ROANOKE TIMES

                         Roanoke Times
                 Copyright (c) 1995, Landmark Communications, Inc.

DATE: FRIDAY, April 20, 1990                   TAG: 9004200286
SECTION: NATIONAL/INTERNATIONAL                    PAGE: A1   EDITION: METRO 
SOURCE: The New York Times
DATELINE: WASHINGTON                                LENGTH: Medium


BEIRUT CAPTORS RENEGE

Pro-Iranian kidnappers in Beirut announced on Thursday that they had postponed the freeing of an American hostage because the Bush administration refused to meet their demand to dispatch a senior Middle East policy maker to Syria to coordinate the release.
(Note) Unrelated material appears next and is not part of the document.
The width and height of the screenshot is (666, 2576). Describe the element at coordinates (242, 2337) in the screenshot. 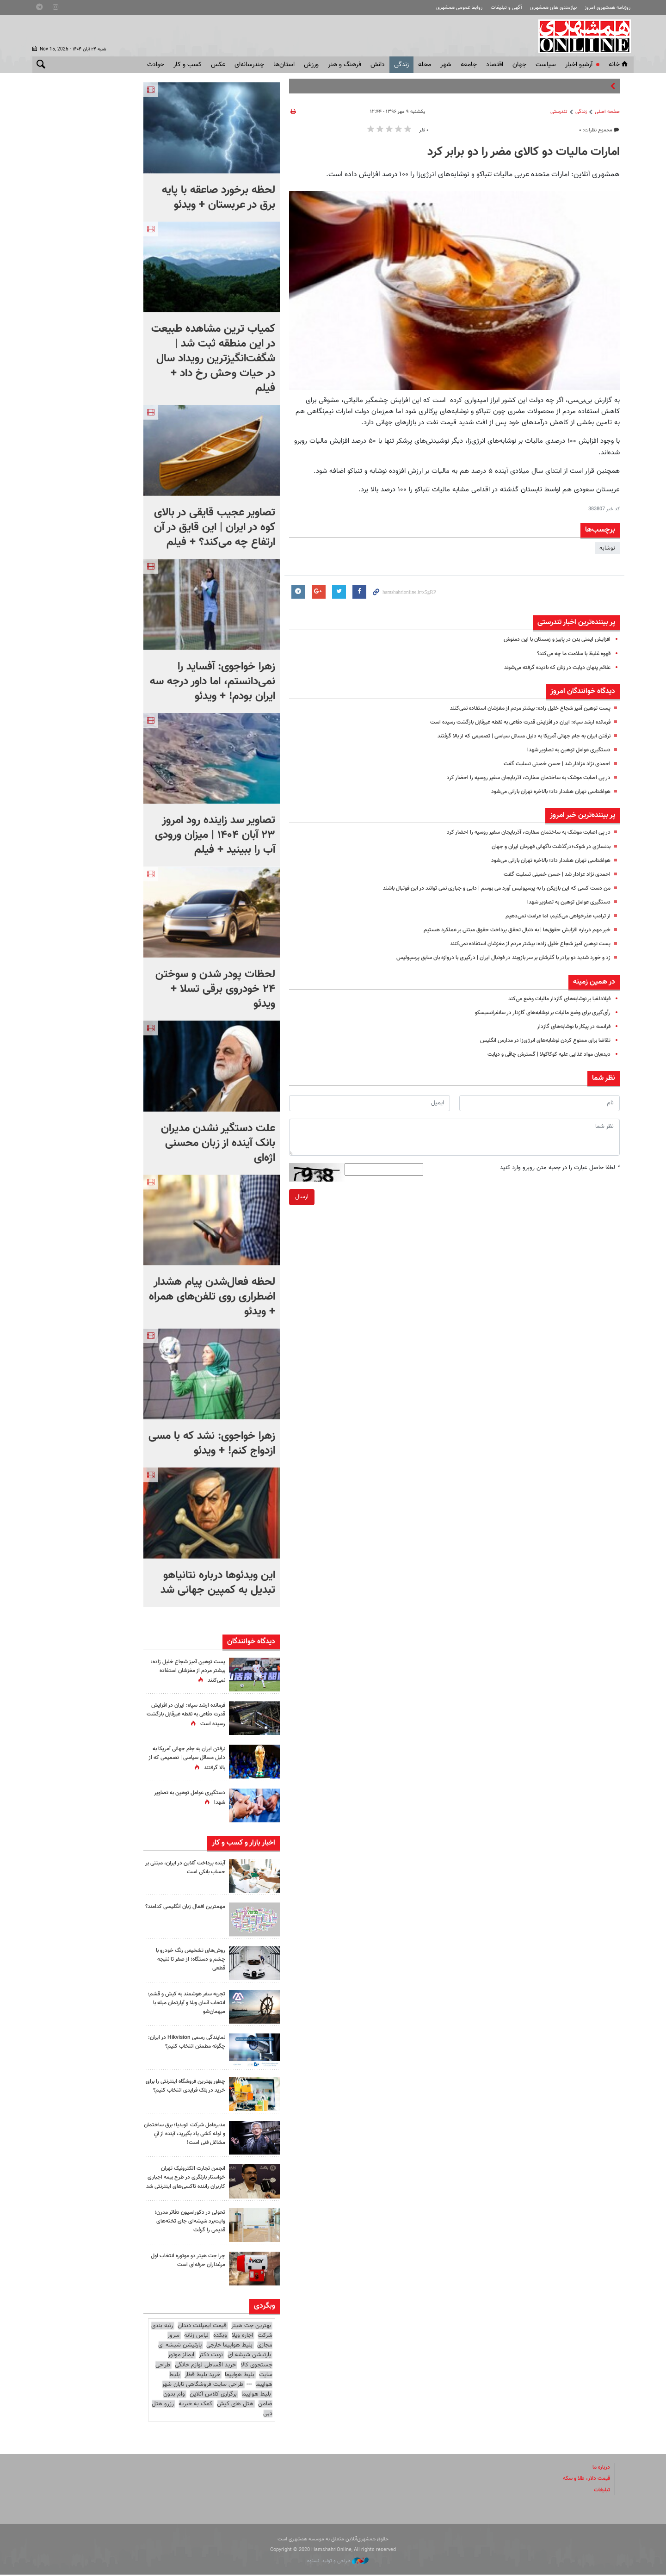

The kidnappers, who had promised to free one captive by Friday, did not set a new deadline.

But Foreign Minister Farouk al-Sharaa of Syria, which has been involved in negotiations to free the hostages, said after the postponement that he was confident that the release will be completed by Sunday.

President Bush justified his decision not to send the assistant secretary of state for Near Eastern affairs, John Kelly, to the Middle East by saying that would have amounted to giving in to kidnappers' demands and could have enmeshed the United States in a negotiation with hostage takers, which his administration has categorically prohibited.

"The United States does not knuckle under to demands," said Bush, speaking with reporters at a news conference in Florida after talks with President Francois Mitterrand, whose government bargained with Libya last week for the freedom of three French nationals held captive in Beirut.

"We have a perfectly capable, accredited diplomat on the scene in Syria to work toward the release, if it comes to that," Bush said.

The American ambassador to Syria, Edward Djerejian, was ordered back to Damascus on Wednesday from Bonn, where he was meeting with other American diplomats, including Kelly.

In a statement Wednesday, the group, the Islamic Holy War for the Liberation of Palestine, demanded Kelly fly to Damascus "to coordinate some final steps to guarantee success" of the handing over of one of the three Americans it holds hostage.

The group did not specify what kind of coordination it had in mind or identify which hostage would be released.

Officials said those too were important factors in the administration's decision not to dispatch Kelly.

In its statement Thursday, the kidnappers said: "All arrangements to free the American hostage were set to be finalized. But Kelly's failure to respond has so far frustrated the release, which made us postpone this operation until the picture is cleared."

"We shouldn't be put on the defensive, the kidnappers should be," an administration official said. "They are holding human beings against their will. They could let them go at any time. Who knows, we could have sent Kelly and the minute he gets over there, they would say, `Sorry, you don't have on green shoes.' Whether it is Kelly or ammunition, you don't negotiate with hostage takers."